A synthetic vitamin A-like substance may help stabilize a precancerous condition of the mouth that often afflicts smokers. In fact, researchers believe the new drug treatment may also play a role in preventing full-blown oral cancer and other types of malignancies.
In 1986, a research group at the University of Texas M.D. Anderson Cancer Center in Houston first reported using the synthetic substance, called 13-cis-retinoic acid, to treat leukoplakia - whitish patches of skin in the mouth that can turn malignant.
However, the study also found that in many patients, the precancerous skin patches returned soon after the patients stopped taking the drug. In addition, many study participants reported troubling side effects such as redness of the eyes and dryness of the mouth.
The same team has tackled leukoplakia again. This time, Waun Ki Hong, Scott M. Lippman and their colleagues wanted to see if they could prolong the preventive benefits of the drug while minimizing its side effects.
The team designed a clinical trial in which 53 people with leukoplakia received a very large dose of 13-cis-retinoic acid for three months. Then the researchers randomly assigned the study participants to nine months of maintenance therapy with either a low dose of 13-cis-retinoic acid or beta carotene, a natural vitamin A precursor found in many orange fruits and vegetables.
The Texas group tested beta carotene because it produces virtually no side effects and is converted to vitamin A in the body. Beta carotene and 13-cis-retinoic acid both belong to a family of compounds known as the retinoids. Scientists believe retinoids may help stave off cancer by slowing the growth of premalignant cells.
The new study represents the first long-term comparison of 13-cis-retinoic acid and beta carotene. The researchers found that premalignant changes progressed in just two of 24 patients (8 percent) assigned to 13-cis-retinoic acid. However, the beta carotene strategy didn't pay off: 16 of the 29 persons taking beta carotene (55 percent) experienced a steady advance of their premalignant condition.

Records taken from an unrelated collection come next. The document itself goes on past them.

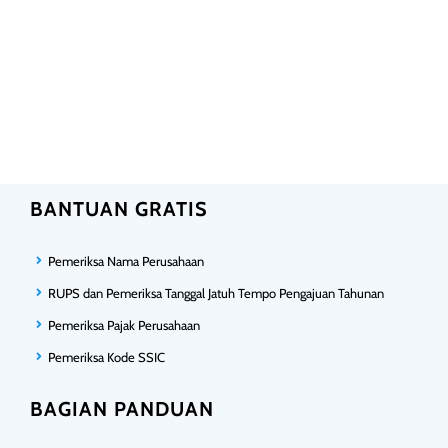
BANTUAN GRATIS
Pemeriksa Nama Perusahaan
RUPS dan Pemeriksa Tanggal Jatuh Tempo Pengajuan Tahunan
Pemeriksa Pajak Perusahaan
Pemeriksa Kode SSIC
BAGIAN PANDUAN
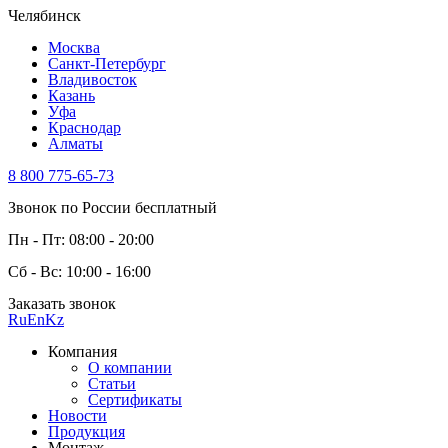
Челябинск
Москва
Санкт-Петербург
Владивосток
Казань
Уфа
Краснодар
Алматы
8 800 775-65-73
Звонок по России бесплатный
Пн - Пт: 08:00 - 20:00
Сб - Вс: 10:00 - 16:00
Заказать звонок
Ru
En
Kz
Компания
О компании
Статьи
Сертификаты
Новости
Продукция
Монтаж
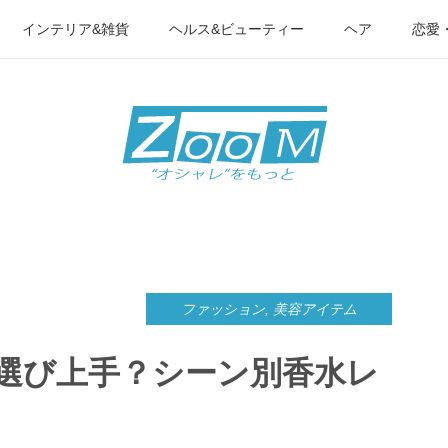
インテリア&雑貨
ヘルス&ビューティー
ヘア
恋愛
ファッション
,
美容アイテム
選び上手？シーン別香水レ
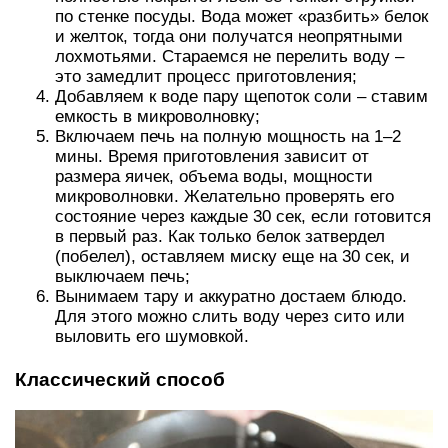
по стенке посуды. Вода может «разбить» белок
и желток, тогда они получатся неопрятными
лохмотьями. Стараемся не перелить воду –
это замедлит процесс приготовления;
Добавляем к воде пару щепоток соли – ставим
емкость в микроволновку;
Включаем печь на полную мощность на 1–2
мины. Время приготовления зависит от
размера яичек, объема воды, мощности
микроволновки. Желательно проверять его
состояние через каждые 30 сек, если готовится
в первый раз. Как только белок затвердел
(побелел), оставляем миску еще на 30 сек, и
выключаем печь;
Вынимаем тару и аккуратно достаем блюдо.
Для этого можно слить воду через сито или
выловить его шумовкой.
Классический способ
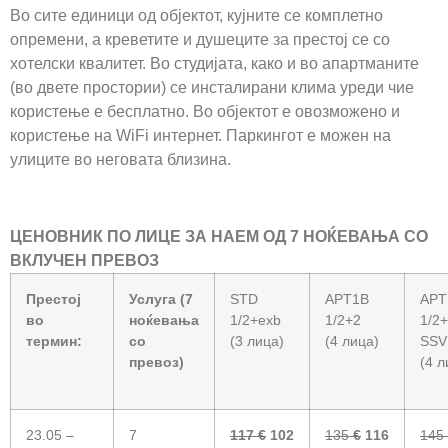
Во сите единици од објектот, кујните се комплетно
опремени, а креветите и душеците за престој се со
хотелски квалитет. Во студијата, како и во апартманите
(во двете простории) се инсталирани клима уреди чие
користење е бесплатно. Во објектот е овозможено и
користење на WiFi интернет. Паркингот е можен на
улиците во неговата близина.
ЦЕНОВНИК
ПО ЛИЦЕ
ЗА НАЕМ ОД 7 НОЌЕВАЊА СО
ВКЛУЧЕН ПРЕВОЗ
Престој
Услуга (7
STD
APT1B
APT
во
ноќевања
1/2+exb
1/2+2
1/2
термин:
со
(3 лица)
(4 лица)
SSV
превоз)
(4 л
23.05 –
7
117
€
102
135
€
116
145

Lippman and Hong reported their data last week in San Diego at the joint meeting of the American Society of Clinical Oncology and the American Association for Cancer Research.
About 8 percent of Americans will develop leukoplakia, which often strikes smokers and heavy drinkers. The standard treatment for the condition is surgery, but this approach doesn't work for premalignant patches that have spread over large areas of the mouth.
The new study is part of a body of work that suggest retinoids may help prevent cancer, comments Michael Sporn of the National Cancer Institute in Bethesda, Md. Sporn's own work suggests that retinoids may help spur immature cells to mature and thus stop the out-of-control growth that characterizes cancer.
This preventive strategy may work with other types of cancer as well.
Two years ago, Hong's team reported in the Sept. 20, 1990 NEW ENGLAND JOURNAL OF MEDICINE that 13-cis-retinoic acid helped prevent a second bout with cancer in people who had been treated for head and neck tumors. Such people, who are often smokers, run a high risk of developing another cancer after undergoing surgery to remove their primary tumor, Hong says.
Despite the promise that retinoids display, much work remains before doctors can recommend a cancer-preventing pill for their patients. In the meantime, Sporn warns against popping massive quantities of vitamin A in an attempt to ward off cancer. Large doses of this nutrient can cause liver damage and other severe side effects, he notes.